Issue: Under constitutional law, does the choosing of one minority subcontractor over another non-minority subcontractor violate the equal protection clause of the 5th Amendment when the gov't promises compensation for companies who award job to minority-based businesses?

Holding: All racial classifications, imposed by whatever federal, state, or local government actor, must be analyzed by a reviewing court under strict scrutiny (such classifications are constitutional only if they are narrowly tailored measures that further compelling governmental interests).

Court's Rationale/Reasoning: Standard of review is not based on which party is discriminated, but on the basis of discrimination at all; and all racial classifications under the EPC are under strict scrutiny; and a fifth Amendment area of classifications encompasses the same analysis as 14th Amendment cases. But now the Court uses intermediate scrutiny if they are neutral on its face.

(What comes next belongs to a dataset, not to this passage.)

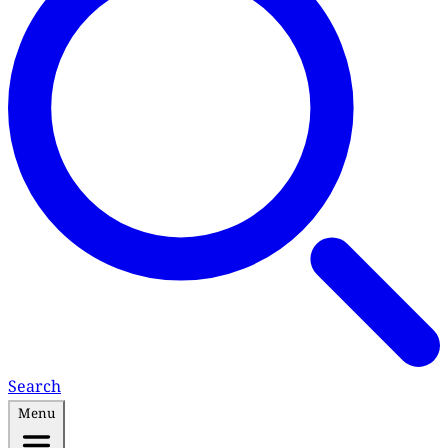
Search
Menu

Strict scrutiny in such cases is used to determine permissible and impermissible governmental use of race. Good intentions alone are not enough to sustain a supposedly benign racial classification. Although this is not the actual predicate of this legislation, a statute of this kind inevitably is perceived by many as resting on an assumption that those who are granted this special preference are less qualified in some respect that is identified purely by their race. This does not help the race issue move forward, but pervades it from doing so. Congress must actually give a reason for implementing such a spending act.

Rule: All governmental action based on race — a group classification long recognized as “in most circumstances irrelevant and therefore prohibited,” should be subject to detailed judicial inquiry (scrutiny) to ensure that the personal right to equal protection of the laws has not been infringed. Strict scrutiny is not to be the death of every law, just those whose end does not justify its means: there must be a compelling interest to be within constitutional constraints.

Important Dicta: This is a case of first impression, as the Court never had to decide what standard of review the 5th Amendment requires for such action taken by the Federal gov't.

Dissenting: (Justices Stevens, Ginsburg): People understand the difference between good and bad laws in terms of discriminatory intent. This is not a bad law: the gov't is trying to make right on past and current discriminations by benefiting minority-owned businesses who choose to hire them. Such consistency, as stated in the dissent, does not help laws such as these, as strict scrutiny to all statutes, even if benign in nature, stand to fall by the waistside.

Concurring: (Justice Scalia): Gov't can never take a compelling interest in discriminating on the basis of race in order to make up for past discrimination; this is not akin to the EPC.

(Thomas): These programs undermine the moral basis of equal protection.